A Step-By-Step Guide to Predictive Analytics on AWS — Generating Sensor Data with a Raspberry Pi and Storing it on S3

Azada Henze@ Comsysto Reply
comsystoreply
Published in
5 min readMar 3, 2022

Authors: Alexey Konovalenko, Azada Henze

Introduction

For the past decade, AWS has provided numerous services that meet the challenges of both the technological and business world. This is the inspiration for us to contribute to building the bridge between the Industrial IoT and Business Analytics. We have decided on writing a sequence of tutorials that will provide the most essential guidance to build an end-to-end solution for predictive analytics with IoT data. We will not dwell on the details of Raspberry Pi installation, or AWS user guides, for that we have official documentation. Instead, we will help you to follow only the necessary steps to gain the business value from your data with the least effort. Isn’t that what we all strive for, after all?

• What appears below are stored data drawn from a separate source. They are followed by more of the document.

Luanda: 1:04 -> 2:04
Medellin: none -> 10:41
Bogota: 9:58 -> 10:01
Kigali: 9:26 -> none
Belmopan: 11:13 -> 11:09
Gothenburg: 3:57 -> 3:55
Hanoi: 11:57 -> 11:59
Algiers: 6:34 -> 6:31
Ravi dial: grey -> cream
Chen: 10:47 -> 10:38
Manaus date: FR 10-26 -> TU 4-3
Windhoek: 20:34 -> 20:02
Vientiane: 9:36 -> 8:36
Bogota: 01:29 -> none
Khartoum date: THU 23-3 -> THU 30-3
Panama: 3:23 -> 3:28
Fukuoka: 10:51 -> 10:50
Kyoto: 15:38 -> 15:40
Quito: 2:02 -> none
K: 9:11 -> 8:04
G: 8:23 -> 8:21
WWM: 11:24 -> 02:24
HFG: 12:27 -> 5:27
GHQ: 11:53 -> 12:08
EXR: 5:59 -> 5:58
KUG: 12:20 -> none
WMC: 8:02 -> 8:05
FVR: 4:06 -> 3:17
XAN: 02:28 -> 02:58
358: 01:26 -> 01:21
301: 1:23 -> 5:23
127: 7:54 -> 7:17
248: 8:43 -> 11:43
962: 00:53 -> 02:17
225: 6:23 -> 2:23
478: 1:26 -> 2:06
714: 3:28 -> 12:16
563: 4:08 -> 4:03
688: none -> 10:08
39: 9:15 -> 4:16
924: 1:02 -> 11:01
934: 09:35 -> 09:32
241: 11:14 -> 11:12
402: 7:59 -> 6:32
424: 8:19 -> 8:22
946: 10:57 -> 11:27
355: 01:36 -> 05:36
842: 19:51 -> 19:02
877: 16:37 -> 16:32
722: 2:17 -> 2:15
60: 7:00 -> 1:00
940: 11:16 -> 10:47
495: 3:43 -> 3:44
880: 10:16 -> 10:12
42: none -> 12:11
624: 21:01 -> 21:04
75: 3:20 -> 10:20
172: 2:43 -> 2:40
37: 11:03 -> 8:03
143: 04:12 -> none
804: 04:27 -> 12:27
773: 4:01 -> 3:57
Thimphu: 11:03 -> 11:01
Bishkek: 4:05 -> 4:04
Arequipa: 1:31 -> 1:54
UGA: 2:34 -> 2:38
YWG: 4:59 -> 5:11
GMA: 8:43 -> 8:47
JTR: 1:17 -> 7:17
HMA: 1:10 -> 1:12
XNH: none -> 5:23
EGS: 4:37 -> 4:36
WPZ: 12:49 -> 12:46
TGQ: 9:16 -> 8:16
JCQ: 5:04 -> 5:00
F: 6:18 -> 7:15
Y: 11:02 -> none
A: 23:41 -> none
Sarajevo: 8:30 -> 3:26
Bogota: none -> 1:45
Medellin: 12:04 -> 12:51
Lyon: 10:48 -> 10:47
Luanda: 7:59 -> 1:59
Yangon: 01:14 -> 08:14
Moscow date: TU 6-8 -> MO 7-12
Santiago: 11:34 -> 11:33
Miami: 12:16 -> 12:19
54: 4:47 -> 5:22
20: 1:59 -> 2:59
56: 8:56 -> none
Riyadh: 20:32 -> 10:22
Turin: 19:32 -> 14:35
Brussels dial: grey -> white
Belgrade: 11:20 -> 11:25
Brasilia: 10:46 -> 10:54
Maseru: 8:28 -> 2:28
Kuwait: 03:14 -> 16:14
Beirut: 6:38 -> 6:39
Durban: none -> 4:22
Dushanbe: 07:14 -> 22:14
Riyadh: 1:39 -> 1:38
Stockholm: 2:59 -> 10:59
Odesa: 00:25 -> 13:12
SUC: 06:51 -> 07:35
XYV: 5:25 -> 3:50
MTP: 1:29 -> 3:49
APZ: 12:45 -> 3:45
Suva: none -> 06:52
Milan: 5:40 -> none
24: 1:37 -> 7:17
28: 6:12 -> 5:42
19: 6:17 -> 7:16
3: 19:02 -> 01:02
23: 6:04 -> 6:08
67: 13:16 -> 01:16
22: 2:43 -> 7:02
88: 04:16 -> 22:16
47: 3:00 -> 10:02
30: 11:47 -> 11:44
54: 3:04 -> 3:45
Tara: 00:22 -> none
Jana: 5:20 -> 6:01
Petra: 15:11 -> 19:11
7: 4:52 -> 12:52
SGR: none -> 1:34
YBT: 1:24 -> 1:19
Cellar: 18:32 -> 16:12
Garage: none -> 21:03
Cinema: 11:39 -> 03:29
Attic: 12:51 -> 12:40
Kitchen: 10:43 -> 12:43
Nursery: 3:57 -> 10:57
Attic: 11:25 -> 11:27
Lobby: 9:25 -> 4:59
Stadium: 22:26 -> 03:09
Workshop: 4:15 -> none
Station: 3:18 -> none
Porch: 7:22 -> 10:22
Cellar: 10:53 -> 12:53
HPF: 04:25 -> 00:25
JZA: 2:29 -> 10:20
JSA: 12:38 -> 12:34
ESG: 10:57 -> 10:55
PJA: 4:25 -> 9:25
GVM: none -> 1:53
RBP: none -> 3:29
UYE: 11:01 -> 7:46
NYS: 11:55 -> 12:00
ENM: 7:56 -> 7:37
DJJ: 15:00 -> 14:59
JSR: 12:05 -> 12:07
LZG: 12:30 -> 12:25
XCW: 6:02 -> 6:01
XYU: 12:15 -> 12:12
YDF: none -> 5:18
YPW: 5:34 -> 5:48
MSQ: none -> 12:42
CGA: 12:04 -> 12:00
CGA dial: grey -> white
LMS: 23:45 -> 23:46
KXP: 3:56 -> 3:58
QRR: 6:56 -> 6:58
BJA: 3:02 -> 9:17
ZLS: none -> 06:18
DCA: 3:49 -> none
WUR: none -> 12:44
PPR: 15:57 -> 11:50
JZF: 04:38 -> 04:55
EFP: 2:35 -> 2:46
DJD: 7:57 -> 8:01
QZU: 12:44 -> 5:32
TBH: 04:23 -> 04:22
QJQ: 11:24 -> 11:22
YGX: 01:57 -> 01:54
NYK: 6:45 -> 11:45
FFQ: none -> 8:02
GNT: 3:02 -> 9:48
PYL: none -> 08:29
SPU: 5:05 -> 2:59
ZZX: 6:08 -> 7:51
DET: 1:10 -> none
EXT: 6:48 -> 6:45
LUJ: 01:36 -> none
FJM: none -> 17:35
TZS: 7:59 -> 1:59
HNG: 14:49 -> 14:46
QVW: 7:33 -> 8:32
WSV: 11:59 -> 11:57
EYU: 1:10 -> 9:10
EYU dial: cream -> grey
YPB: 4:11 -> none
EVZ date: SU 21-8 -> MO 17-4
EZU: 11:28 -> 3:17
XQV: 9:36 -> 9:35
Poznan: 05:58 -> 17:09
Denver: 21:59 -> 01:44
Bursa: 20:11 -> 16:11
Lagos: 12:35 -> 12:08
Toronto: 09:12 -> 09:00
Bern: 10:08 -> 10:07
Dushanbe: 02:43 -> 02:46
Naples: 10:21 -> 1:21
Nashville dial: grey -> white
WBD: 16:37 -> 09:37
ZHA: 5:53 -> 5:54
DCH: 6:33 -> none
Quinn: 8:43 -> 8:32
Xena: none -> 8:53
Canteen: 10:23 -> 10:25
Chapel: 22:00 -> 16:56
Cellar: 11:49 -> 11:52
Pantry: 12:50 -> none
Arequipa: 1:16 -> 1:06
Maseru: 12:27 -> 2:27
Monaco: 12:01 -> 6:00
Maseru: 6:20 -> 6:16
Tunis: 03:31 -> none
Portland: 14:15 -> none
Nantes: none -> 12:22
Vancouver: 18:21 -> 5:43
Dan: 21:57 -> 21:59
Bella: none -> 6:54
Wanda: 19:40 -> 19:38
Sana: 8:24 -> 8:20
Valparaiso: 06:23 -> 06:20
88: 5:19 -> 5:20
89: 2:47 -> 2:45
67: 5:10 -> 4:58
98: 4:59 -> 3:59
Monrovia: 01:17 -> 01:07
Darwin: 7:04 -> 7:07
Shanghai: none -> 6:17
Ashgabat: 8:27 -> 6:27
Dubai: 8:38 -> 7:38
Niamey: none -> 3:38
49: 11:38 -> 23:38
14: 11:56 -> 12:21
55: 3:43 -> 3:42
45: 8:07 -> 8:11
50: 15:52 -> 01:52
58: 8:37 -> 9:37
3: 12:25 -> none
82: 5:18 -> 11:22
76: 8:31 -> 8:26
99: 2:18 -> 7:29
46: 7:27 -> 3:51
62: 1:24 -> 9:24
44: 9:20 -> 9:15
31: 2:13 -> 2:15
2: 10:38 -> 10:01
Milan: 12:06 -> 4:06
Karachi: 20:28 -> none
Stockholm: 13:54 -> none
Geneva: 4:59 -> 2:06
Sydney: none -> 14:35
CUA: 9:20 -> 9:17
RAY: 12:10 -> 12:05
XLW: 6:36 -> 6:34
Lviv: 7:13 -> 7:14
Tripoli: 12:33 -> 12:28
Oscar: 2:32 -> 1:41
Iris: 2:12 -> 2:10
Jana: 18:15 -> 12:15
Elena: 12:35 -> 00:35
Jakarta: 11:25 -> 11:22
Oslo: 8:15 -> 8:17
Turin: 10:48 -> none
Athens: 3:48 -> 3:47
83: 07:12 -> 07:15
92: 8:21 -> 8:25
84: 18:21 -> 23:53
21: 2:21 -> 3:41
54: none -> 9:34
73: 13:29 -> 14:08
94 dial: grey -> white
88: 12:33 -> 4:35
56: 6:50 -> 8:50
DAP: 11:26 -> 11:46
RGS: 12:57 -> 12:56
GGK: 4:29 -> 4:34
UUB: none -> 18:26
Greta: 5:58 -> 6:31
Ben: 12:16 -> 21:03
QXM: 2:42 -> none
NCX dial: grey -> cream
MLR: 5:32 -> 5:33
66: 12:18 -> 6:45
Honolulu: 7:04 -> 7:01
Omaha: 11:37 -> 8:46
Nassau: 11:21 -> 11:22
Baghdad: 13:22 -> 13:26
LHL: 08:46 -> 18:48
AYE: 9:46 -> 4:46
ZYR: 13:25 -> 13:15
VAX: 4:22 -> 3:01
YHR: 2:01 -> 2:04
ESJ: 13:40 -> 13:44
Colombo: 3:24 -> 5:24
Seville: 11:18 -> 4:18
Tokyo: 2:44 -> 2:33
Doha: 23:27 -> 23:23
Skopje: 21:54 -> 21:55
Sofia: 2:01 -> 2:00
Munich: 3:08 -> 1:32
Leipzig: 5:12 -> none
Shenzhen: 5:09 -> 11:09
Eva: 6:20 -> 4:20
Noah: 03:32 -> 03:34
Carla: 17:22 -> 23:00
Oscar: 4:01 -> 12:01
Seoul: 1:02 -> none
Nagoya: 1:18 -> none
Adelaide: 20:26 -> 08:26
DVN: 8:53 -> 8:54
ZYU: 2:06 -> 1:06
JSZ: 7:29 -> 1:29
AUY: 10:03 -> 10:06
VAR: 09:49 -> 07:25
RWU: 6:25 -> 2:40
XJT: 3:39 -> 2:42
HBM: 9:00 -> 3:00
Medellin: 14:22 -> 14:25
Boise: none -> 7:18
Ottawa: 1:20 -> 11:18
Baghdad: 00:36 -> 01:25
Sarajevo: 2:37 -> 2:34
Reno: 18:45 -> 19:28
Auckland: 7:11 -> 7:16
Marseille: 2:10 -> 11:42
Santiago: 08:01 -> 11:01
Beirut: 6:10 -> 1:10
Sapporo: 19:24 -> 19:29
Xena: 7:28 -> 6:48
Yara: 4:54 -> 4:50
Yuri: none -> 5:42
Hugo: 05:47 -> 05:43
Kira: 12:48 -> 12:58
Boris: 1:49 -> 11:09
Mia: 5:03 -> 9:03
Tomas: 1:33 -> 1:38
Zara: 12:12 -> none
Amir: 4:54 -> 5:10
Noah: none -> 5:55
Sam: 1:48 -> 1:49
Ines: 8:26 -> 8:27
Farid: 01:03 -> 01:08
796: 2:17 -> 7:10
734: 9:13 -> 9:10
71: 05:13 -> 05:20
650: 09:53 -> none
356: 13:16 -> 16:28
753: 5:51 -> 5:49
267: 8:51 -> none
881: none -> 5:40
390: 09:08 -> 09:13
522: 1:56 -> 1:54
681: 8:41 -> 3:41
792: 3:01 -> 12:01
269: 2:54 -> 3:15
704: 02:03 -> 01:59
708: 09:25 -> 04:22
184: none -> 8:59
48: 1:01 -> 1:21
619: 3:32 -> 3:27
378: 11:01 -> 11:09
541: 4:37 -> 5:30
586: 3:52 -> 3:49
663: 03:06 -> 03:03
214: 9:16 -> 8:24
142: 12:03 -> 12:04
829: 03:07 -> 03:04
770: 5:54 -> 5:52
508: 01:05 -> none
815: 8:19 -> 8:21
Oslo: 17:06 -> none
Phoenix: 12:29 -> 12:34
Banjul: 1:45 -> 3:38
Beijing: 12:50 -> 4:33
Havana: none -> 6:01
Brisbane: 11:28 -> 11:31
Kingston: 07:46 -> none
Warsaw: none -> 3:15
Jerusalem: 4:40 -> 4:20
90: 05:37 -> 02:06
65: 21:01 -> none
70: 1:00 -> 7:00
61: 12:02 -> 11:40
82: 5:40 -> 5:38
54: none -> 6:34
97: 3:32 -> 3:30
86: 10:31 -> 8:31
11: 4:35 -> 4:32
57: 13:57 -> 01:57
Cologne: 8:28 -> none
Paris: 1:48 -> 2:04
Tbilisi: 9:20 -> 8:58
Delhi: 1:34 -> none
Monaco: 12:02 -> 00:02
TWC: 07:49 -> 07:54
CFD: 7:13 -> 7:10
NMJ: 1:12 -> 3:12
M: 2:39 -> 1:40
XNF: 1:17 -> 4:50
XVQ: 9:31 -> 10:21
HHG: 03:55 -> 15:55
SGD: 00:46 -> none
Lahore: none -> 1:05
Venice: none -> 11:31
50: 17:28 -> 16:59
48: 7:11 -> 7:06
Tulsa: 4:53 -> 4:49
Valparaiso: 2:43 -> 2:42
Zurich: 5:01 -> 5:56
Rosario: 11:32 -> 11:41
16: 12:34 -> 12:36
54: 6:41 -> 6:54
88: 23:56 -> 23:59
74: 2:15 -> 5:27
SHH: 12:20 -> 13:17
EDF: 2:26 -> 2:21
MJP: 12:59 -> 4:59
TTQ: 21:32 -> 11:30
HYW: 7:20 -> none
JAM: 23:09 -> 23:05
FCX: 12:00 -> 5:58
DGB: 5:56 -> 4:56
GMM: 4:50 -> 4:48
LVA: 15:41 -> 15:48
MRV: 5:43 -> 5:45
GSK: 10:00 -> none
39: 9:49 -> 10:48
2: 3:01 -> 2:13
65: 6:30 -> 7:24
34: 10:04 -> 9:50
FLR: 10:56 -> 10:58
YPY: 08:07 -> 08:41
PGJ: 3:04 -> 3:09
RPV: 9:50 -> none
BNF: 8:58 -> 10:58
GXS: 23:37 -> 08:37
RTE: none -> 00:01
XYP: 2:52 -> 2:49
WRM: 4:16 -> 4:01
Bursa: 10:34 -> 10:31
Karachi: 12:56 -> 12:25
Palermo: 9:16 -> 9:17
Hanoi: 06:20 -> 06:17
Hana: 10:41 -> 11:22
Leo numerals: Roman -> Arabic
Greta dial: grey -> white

The setting is the following: this first blog post will help you with setting up a Raspberry Pi with Python to generate sensor data. It will also give a brief overview of how to store the incoming sensor data on S3. The second post will illustrate the steps you need to build an ETL pipeline with AWS Glue and AWS Athena. Finally, we will focus on visualizing and analyzing IoT sensor data on such AWS services as Quicksight and Metabase.

Why Raspberry Pi?

Photo by Harrison Broadbent on Unsplash

The Raspberry Pi is a tiny but powerful computer that can provide an impressive playground for building IoT prototypes. The benefits of using a Raspberry Pi are that you can easily order a Raspberry Pi Kit with the necessary equipment on Amazon and integrate it with one or multiple sensors. There are many sensors you can choose from depending on the IoT use case: motion, sound, temperature and humidity sensors, navigation modules, and many others. Also, you can easily connect it with your screen and keyboard, or access it remotely via ssh. To have a new Raspberry Pi set up and running, you can follow the official documentation here.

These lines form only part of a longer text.